The Rise of the Internet Defense League
Turning the force of a historical moment into a mere historical footnote takes little more than managing to squander momentum. A loose coalition of Internet companies, advocacy groups and individuals are working to ensure that doesn't happen in the wake of SOPA/PIPA. Enter the Internet Defense League, (IDL) which officially launched today.
The IDL, of which CDT is a member, fits the vision that this new movement should think and act like an Internet start-up. That vision was offered last month by CDT President Leslie Harris during a keynote speech at the Personal Democracy Forum.
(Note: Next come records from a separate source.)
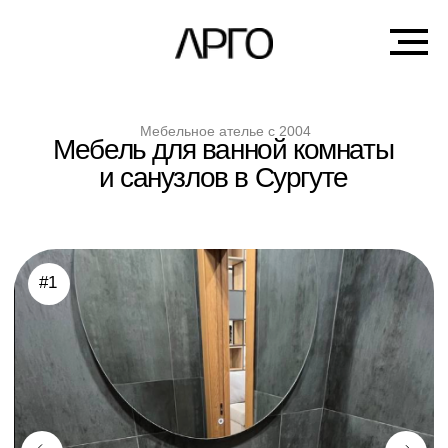
Мебельное ателье с 2004
Мебель для ванной комнаты
и санузлов в Сургуте
#1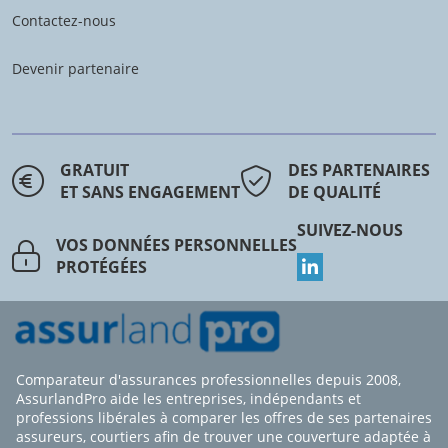
Contactez-nous
Devenir partenaire
GRATUIT
DES PARTENAIRES
ET SANS ENGAGEMENT
DE QUALITÉ
SUIVEZ-NOUS
VOS DONNÉES PERSONNELLES
PROTÉGÉES
Comparateur d'assurances professionnelles depuis 2008,
AssurlandPro aide les entreprises, indépendants et
professions libérales à comparer les offres de ses partenaires
assureurs, courtiers afin de trouver une couverture adaptée à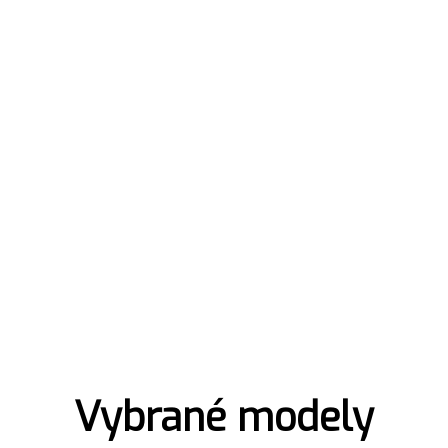
Vybrané modely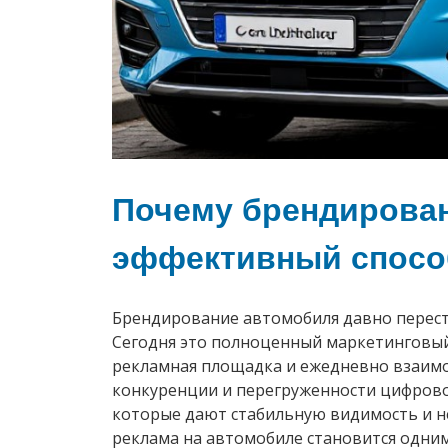
Почему брендирова
эффективный спосо
Брендирование автомобиля давно переста
Сегодня это полноценный маркетинговый
рекламная площадка и ежедневно взаимод
конкуренции и перегруженности цифров
которые дают стабильную видимость и н
реклама на автомобиле становится одни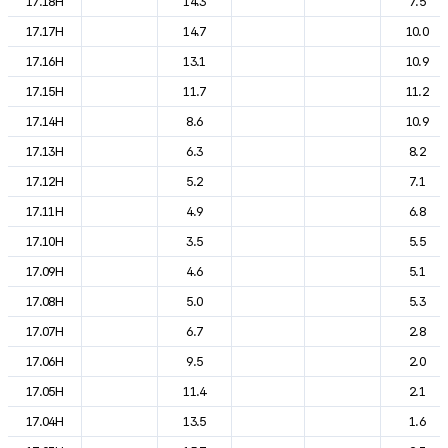
17.18H
14.3
7.5
17.17H
14.7
10.0
17.16H
13.1
10.9
17.15H
11.7
11.2
17.14H
8.6
10.9
17.13H
6.3
8.2
17.12H
5.2
7.1
17.11H
4.9
6.8
17.10H
3.5
5.5
17.09H
4.6
5.1
17.08H
5.0
5.3
17.07H
6.7
2.8
17.06H
9.5
2.0
17.05H
11.4
2.1
17.04H
13.5
1.6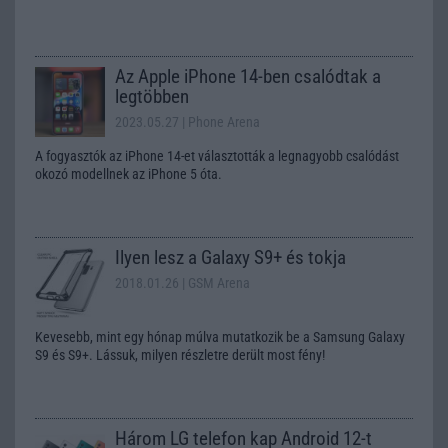
Az Apple iPhone 14-ben csalódtak a
legtöbben
2023.05.27
| Phone Arena
A fogyasztók az iPhone 14-et választották a legnagyobb csalódást
okozó modellnek az iPhone 5 óta.
Ilyen lesz a Galaxy S9+ és tokja
2018.01.26
| GSM Arena
Kevesebb, mint egy hónap múlva mutatkozik be a Samsung Galaxy
S9 és S9+. Lássuk, milyen részletre derült most fény!
Három LG telefon kap Android 12-t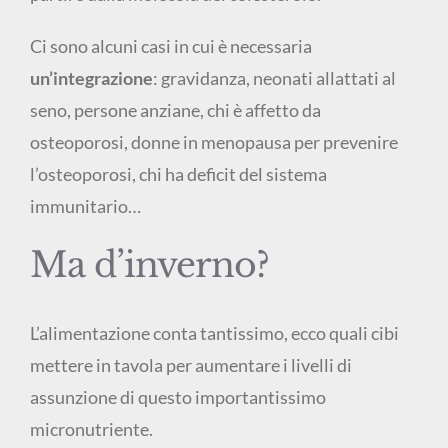
Ci sono alcuni casi in cui è necessaria
un’integrazione
: gravidanza, neonati allattati al
seno, persone anziane, chi è affetto da
osteoporosi, donne in menopausa per prevenire
l’osteoporosi, chi ha deficit del sistema
immunitario…
Ma d’inverno?
L’alimentazione conta tantissimo, ecco quali cibi
mettere in tavola per aumentare i livelli di
assunzione di questo importantissimo
micronutriente.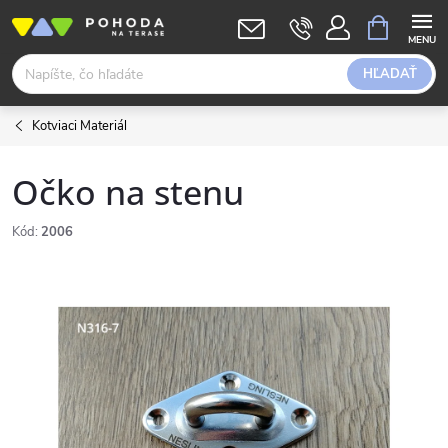
Prejsť
NÁKUPN
KOŠÍK
na
obsah
HĽADAŤ
Kotviaci Materiál
Očko na stenu
Kód:
2006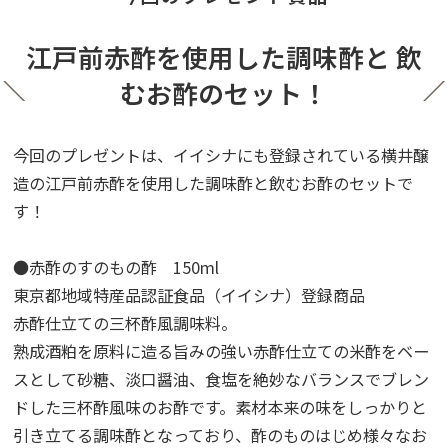
江戸前赤酢を使用した調味酢と 飲
むお酢のセット！
今回のプレゼントは、イイシナにも登録されている横井醸
造の江戸前赤酢を使用した調味酢と飲むお酢のセットで
す！
●赤酢のすのもの酢 150ml
東京都地域特産品認証食品（イイシナ）登録商品
赤酢仕立ての三杯酢風調味料。
熟成酒粕を原料に造る旨みの強い赤酢仕立ての米酢をベー
スとして砂糖、淡口醤油、食塩を絶妙なバランスでブレン
ドした三杯酢風味のお酢です。素材本来の味をしっかりと
引き立てる調味酢となっており、酢のものはじめ様々なお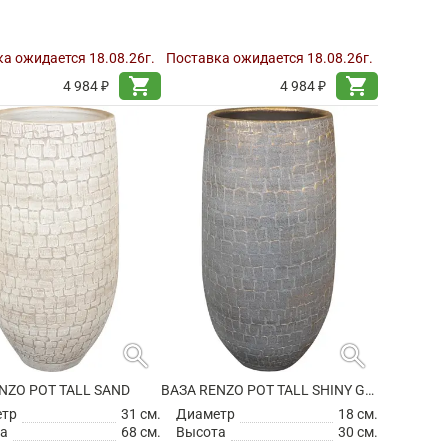
а ожидается 18.08.26г.
Поставка ожидается 18.08.26г.
shopping_cart
shopping_cart
4 984 ₽
4 984 ₽
search
search
NZO POT TALL SAND
ВАЗА RENZO POT TALL SHINY GREY
етр
31 см.
Диаметр
18 см.
а
68 см.
Высота
30 см.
Harris noted that the nascent movement is seeking to define itself and cultivate the relationships needed to sustain its efforts:
"We need to give ourselves the space to innovate, experiment and evolve. We have to figure out how to meld together our skills and strategies in the service of our common goal. We need to form and test new partnerships, build our collective knowledge and deepen our trust in each other."
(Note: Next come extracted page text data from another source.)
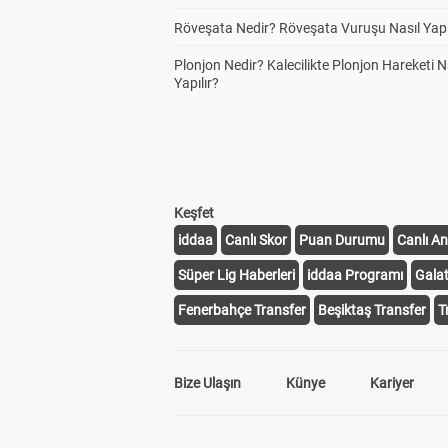
Röveşata Nedir? Röveşata Vuruşu Nasıl Yapı
Plonjon Nedir? Kalecilikte Plonjon Hareketi N
Yapılır?
Keşfet
iddaa
Canlı Skor
Puan Durumu
Canlı An
Süper Lig Haberleri
iddaa Programı
Gala
Fenerbahçe Transfer
Beşiktaş Transfer
T
Bize Ulaşın
Künye
Kariyer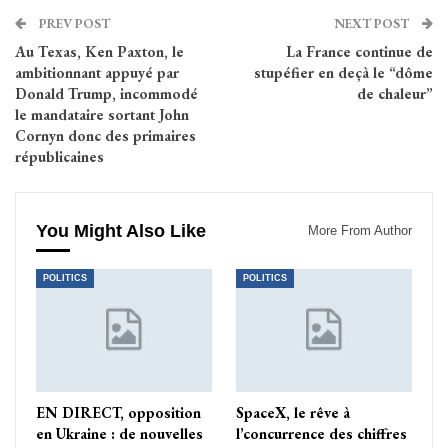
PREV POST
NEXT POST
Au Texas, Ken Paxton, le
La France continue de
ambitionnant appuyé par
stupéfier en deçà le “dôme
Donald Trump, incommodé
de chaleur”
le mandataire sortant John
Cornyn donc des primaires
républicaines
You Might Also Like
More From Author
POLITICS
POLITICS
EN DIRECT, opposition
SpaceX, le rêve à
en Ukraine : de nouvelles
l’concurrence des chiffres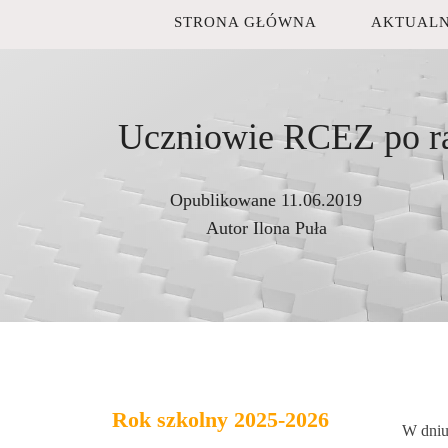
STRONA GŁÓWNA
AKTUALN
Uczniowie RCEZ po raz
Opublikowane
11.06.2019
Autor
Ilona Puła
Rok szkolny 2025-2026
W dniu 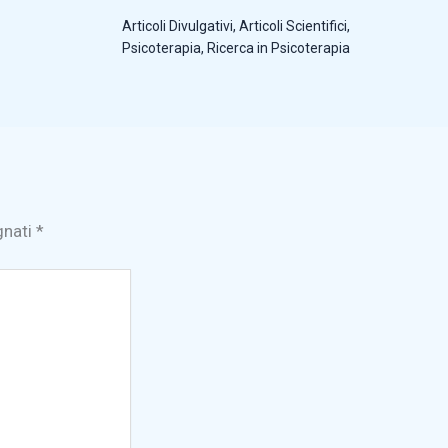
Articoli Divulgativi
,
Articoli Scientifici
,
Psicoterapia
,
Ricerca in Psicoterapia
gnati
*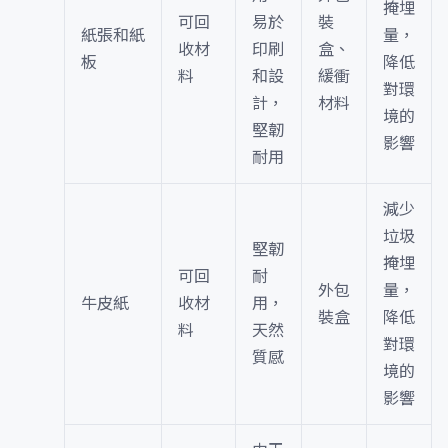
掩埋
可回
易於
裝
紙張和紙
量，
收材
印刷
盒、
板
降低
料
和設
緩衝
對環
計，
材料
境的
堅韌
影響
耐用
減少
垃圾
堅韌
掩埋
可回
耐
外包
量，
牛皮紙
收材
用，
裝盒
降低
料
天然
對環
質感
境的
影響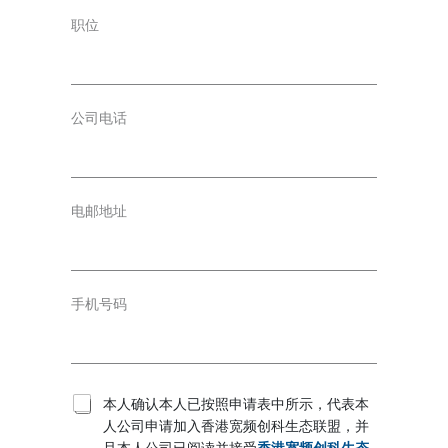
职位
公司电话
电邮地址
手机号码
T
本人确认本人已按照申请表中所示，代表本
e
人公司申请加入香港宽频创科生态联盟，并
r
且本人公司已阅读并接受
香港宽频创科生态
While the idea of the IDL was germinating, another effort sprang up, spun from the energy created by the SOPA victory: The Declaration for Internet Freedom. In a CDT blog post, Kevin Bankston, director of CDT's Free Expression Project, said of the Declaration:
[T]he five core principles… are consistent with the values that CDT has promoted for nearly twenty years in its ongoing mission to 'keep the Internet open, innovative, and free.' The Declaration celebrates and seeks to protect the core features of the Internet that have made it such a powerful global platform for free expression and innovation, the same features we recently outlined in the wake of the SOPA debate in our paper “What Every Policy Maker Should Know About the Internet”: open, decentralized, and interoperable, with no gatekeepers.
The Declaration is meant only as a compass point -- its language is not set in stone and debate is encouraged. It is the defense of principles like those in the Declaration that forms the foundation of the IDL. The IDL describes itself as "a network of people and sites who use their massive combined reach to defend the open internet and make it better. Because it can sound the alarm quickly to millions of users, people are calling it 'a bat-signal for the Internet.'"
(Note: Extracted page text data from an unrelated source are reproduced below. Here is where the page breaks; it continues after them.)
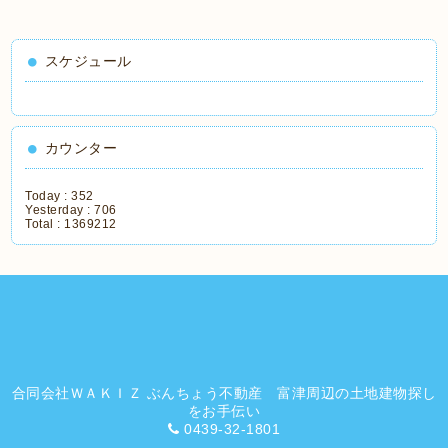
スケジュール
カウンター
Today :
352
Yesterday :
706
Total :
1369212
合同会社ＷＡＫＩＺ ぶんちょう不動産 富津周辺の土地建物探し
をお手伝い
0439-32-1801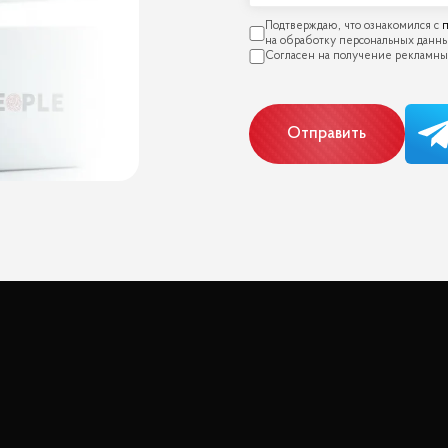
п
Отправить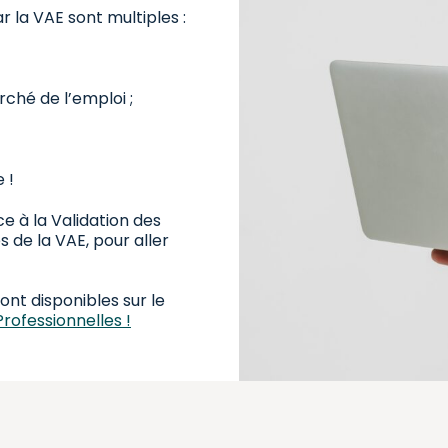
 la VAE sont multiples :
rché de l’emploi ;
 !
e à la Validation des
s de la VAE, pour aller
ont disponibles sur le
Professionnelles !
Not every member will sign on to all the actions that flow from the League. The IDL says that its members will choose "on a case-by-case basis" what actions they will participate in. And that's how it should be.
No one involved in this burgeoning net freedom movement should claim that there are no rough edges, nor that the path to efforts such as the creation of the IDL or the drafting of the Declaration are frictionless. The movement is still in "beta mode." In the process new relationships will be formed, strategies will be tightened, new muscles flexed and the adrenaline of advocacy will be channeled into a skill set that's ready and willing to step up and defend the Internet, whenever that call goes out.